The argument has been framed as one of 'progress and capitalism vs. environmentalism'. But in reality that picture is not so.
Commodity based industrial practices have dominated our farming for a long time. We have had considerable success in this, and factory farming would be seen by many as a way to continue and preserve this advantage. However our advantage may be running out...
Countries such as Uruguay and Argentina among others have huge amounts of land and an abundant and cheap workforce, great cattle stock and a history of farming that rivals ours.
Do we really believe that in the face of competitors like these we will be able to keep our competitive advantage?
It is possible...but not assured and I dare say highly unlikely.
By factory farming, proponents say that we can more intensely and more cheaply produce the commoditised goods that have supported our economy for so long.

This to me seems to be the beginning of a battle we are sure to lose.
We are sure to lose I believe because we would be giving away the primary economic advantage we will have in the future!
NZ is still seen as clean and green, although we are doing a stellar job of squandering that...

I have seen in my travels around the world the welcome growth of organic, sustainable products and industry and WE are in a prime position still to take advantage of that.
One way to future proof yourself is to have an economic advantage in emerging markets - to be an early up-taker...and while we are not early enough by my estimation, we can still capitalise on the great image and infrastructure we have (with a little tweaking) to shift some of our agricultural commodity production into greater value added niche and custom products. Products that are not as easily replicable (commodities have no inherent point of difference and so only have price point competition) and that help to preserve our economic future. In other words products that are organic, sustainable, grass fed...and uniquely NZ!

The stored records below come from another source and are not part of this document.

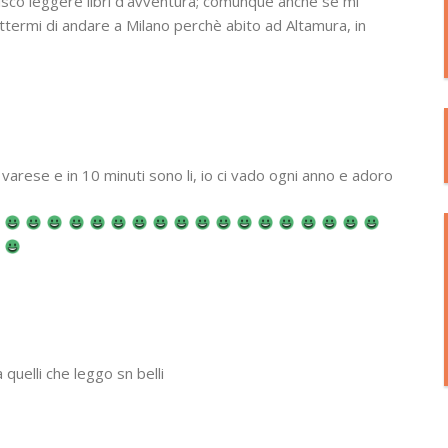
isco leggere libri d’avventura; comunque anche se mi
ttermi di andare a Milano perchè abito ad Altamura, in
 a varese e in 10 minuti sono li, io ci vado ogni anno e adoro
quelli che leggo sn belli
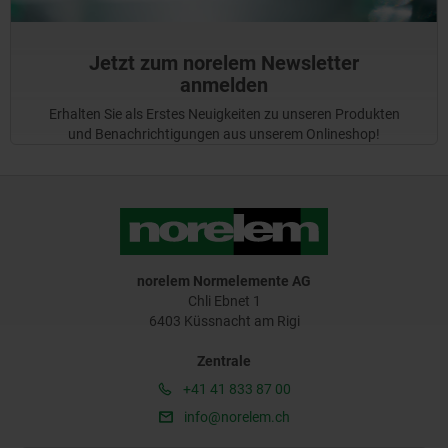
Jetzt zum norelem Newsletter
anmelden
Erhalten Sie als Erstes Neuigkeiten zu unseren Produkten
und Benachrichtigungen aus unserem Onlineshop!
norelem Normelemente AG
Chli Ebnet 1
6403 Küssnacht am Rigi
Zentrale
+41 41 833 87 00
info@norelem.ch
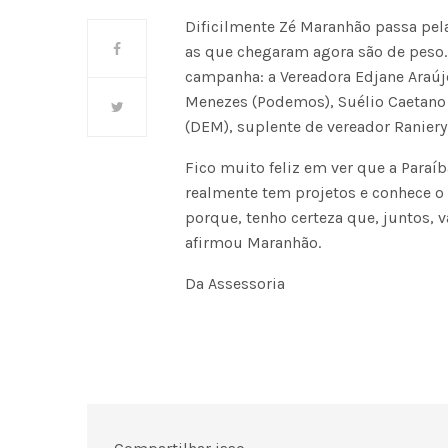
Dificilmente Zé Maranhão passa pela
as que chegaram agora são de peso
campanha: a Vereadora Edjane Araújo
Menezes (Podemos), Suélio Caetano 
(DEM), suplente de vereador Ranier
Fico muito feliz em ver que a Paraí
realmente tem projetos e conhece o
porque, tenho certeza que, juntos, 
afirmou Maranhão.
Da Assessoria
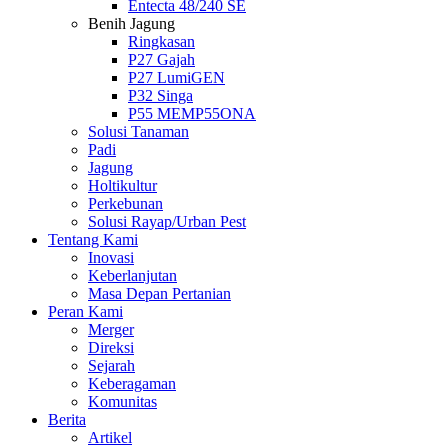
Entecta 48/240 SE
Benih Jagung
Ringkasan
P27 Gajah
P27 LumiGEN
P32 Singa
P55 MEMP55ONA
Solusi Tanaman
Padi
Jagung
Holtikultur
Perkebunan
Solusi Rayap/Urban Pest
Tentang Kami
Inovasi
Keberlanjutan
Masa Depan Pertanian
Peran Kami
Merger
Direksi
Sejarah
Keberagaman
Komunitas
Berita
Artikel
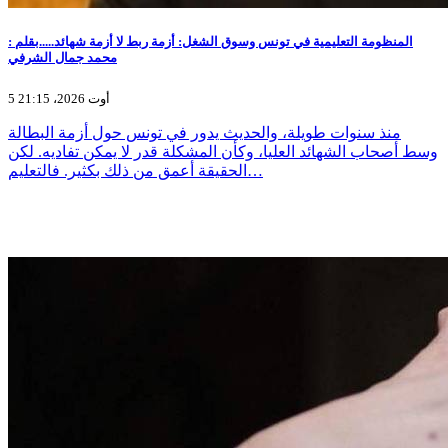
المنظومة التعليمية في تونس وسوق الشغل: أزمة ربط لا أزمة شهائد.....بقلم :
محمد جمال الشرفي
5 أوت 2026، 21:15
منذ سنوات طويلة، والحديث يدور في تونس حول أزمة البطالة
وسط أصحاب الشهائد العليا، وكأن المشكلة قدر لا يمكن تفاديه. لكن
الحقيقة أعمق من ذلك بكثير. فالتعليم…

By not letting cattle roam free and eat grass we are stopping them from exercising their inherent 'cowness'! We have a Utopian idea of 'farming', but rest assured that modern farming  is not that of our distant forebears. The farming that exists now in many countries and threatens to appear here in the form of buildings housing thousands of unhappy, unhealthy, grain fed and completely and inhumanly incarcerated animals is an abhorrence.

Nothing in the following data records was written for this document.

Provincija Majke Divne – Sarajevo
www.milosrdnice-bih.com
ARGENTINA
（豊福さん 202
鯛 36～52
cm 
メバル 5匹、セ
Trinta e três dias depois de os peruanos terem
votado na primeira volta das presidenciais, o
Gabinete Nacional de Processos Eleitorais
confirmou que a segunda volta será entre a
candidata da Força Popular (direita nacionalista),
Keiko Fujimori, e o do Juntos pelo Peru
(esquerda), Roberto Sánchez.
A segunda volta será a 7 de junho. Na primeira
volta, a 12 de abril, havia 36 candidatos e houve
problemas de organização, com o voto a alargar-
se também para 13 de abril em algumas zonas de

Please let's get this thing going again! Sign up to the petition here: http://www.ipetitions.com/petition/banfactoryfarming_nz/

And:
If so inclined contact your local MP or a list MP and voice your opposition to factory farming. Feel free to use the points presented here. [Here is how to contact your MP]

Here's just a few of the other things you can do:
1. Become Vegan or Vegetarian (The North American Vegetarian Society is running a competition with a $1000 prize for people who choose to abstain from meat for the month of October - Vegetarian Awareness Month)
2. Choose ONLY organic, grass fed beef and other meats.
3. Choose ONLY organic, grass fed dairy and milk products.

I'm not saying you HAVE to do these things....I'm simply asking that you think about how your actions affect your health; the health and happiness of other living beings; our environment and; our economic future.